### Exercise details
The lines below starting at the line containing "لا تعني كثرة التمرين" and ending at the line containing "عن السكر نهائيًا" are to be repeated exactly, with both ends kept and nothing else added.
*** Opening Supplied material ***
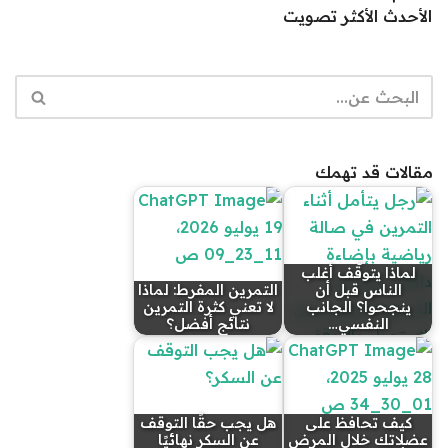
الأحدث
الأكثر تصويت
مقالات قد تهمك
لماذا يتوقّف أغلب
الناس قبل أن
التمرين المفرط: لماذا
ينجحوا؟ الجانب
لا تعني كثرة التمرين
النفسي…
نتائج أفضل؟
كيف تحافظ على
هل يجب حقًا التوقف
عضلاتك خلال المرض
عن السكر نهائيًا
*** Closing Supplied material ***
*** Opening Supplied material ***
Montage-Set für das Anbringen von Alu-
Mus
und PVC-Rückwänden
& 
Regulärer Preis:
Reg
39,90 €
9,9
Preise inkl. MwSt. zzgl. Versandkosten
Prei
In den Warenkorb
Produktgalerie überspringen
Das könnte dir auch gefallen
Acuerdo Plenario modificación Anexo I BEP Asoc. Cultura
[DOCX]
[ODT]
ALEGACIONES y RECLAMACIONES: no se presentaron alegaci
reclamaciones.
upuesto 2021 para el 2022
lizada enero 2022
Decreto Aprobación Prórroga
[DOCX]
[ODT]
*** Closing Supplied material ***
### Expected answer
لا تعني كثرة التمرين
النفسي…
نتائج أفضل؟
كيف تحافظ على
هل يجب حقًا التوقف
عضلاتك خلال المرض
عن السكر نهائيًا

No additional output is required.